TC Calculation Details

Would anyone know exactly how TC is calculated? I have a general grasp of it as some gradient of the meta model return performance with respect to my stake size, if that is correct.

For example, I remember there was some illustration of how the meta model is combined from our predictions with our stakes. Could we view the detailed graph so we can analyze the back propagation? I don’t know what I’m looking for, or if I will uncover anything. I just want to understand TC better so I can think how to best optimize for it. The exact forward pass and backward derivative in math formulas would be ideal.

There have been discussions already to target FNCv3 or have low correlation with meta model. I think those are correct given the empirical evidence. I imagine they somehow target more obscure areas to provide the meta model with better balance. But I do not think it would be generally true all the time.

The main problem with TC is it is calculated using only the portfolio.

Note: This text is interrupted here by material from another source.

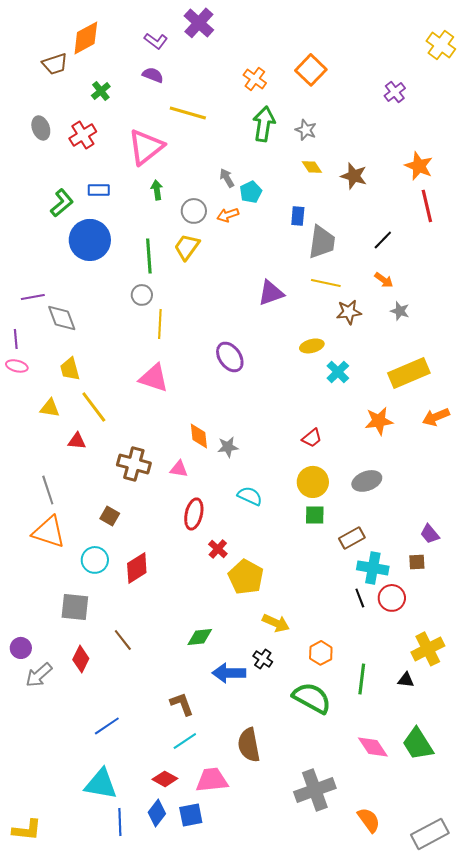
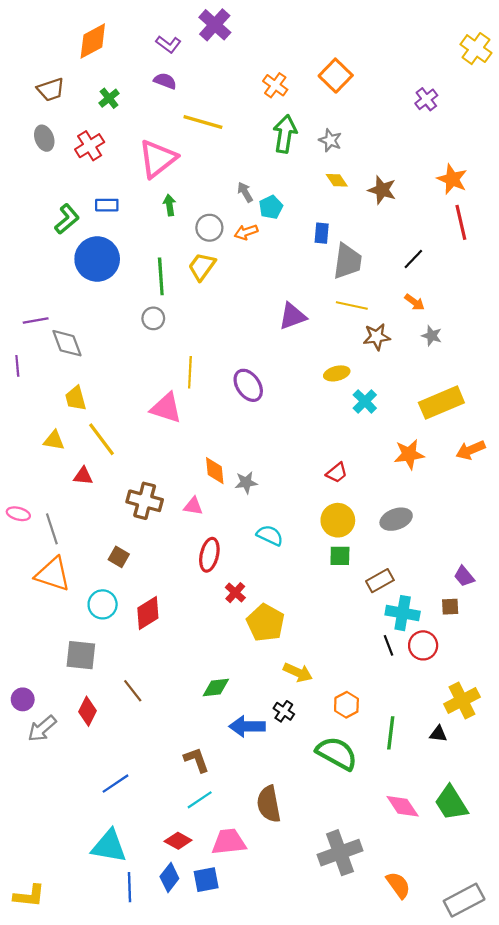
brown trapezoid: (55, 64) -> (51, 90), moved
yellow line: (160, 324) -> (190, 372), moved
pink ellipse: (17, 366) -> (18, 514), moved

We optimize an universe of 5K instruments and then Numerai pick up 100 instruments (I don’t know exactly the number).
The sampling (selection of instruments) is the key of the problem.
If you have 5K instruments with correlation of 0.06 and sample 100 instruments, the distribution of correlations you will get has a high volatility.
Only if you could get correlations in order of 0.8-0.9 the sampling would work.
So the ploblem hasn’t solution. TC can be the perfect metric from a statistical point of view to the perspective of the challenge maker (average matters), but from individual perspective (variance matters) is horrid.


But TC doesn’t depend on the sample of 100 does it? Like if you rank a stock as a buy that is not included in the 100 (because most others have it as a sell), and that stock does well, you still get TC from that correct? Because if you had increased your stake then that stock eventually makes it in the meta model and helps with returns.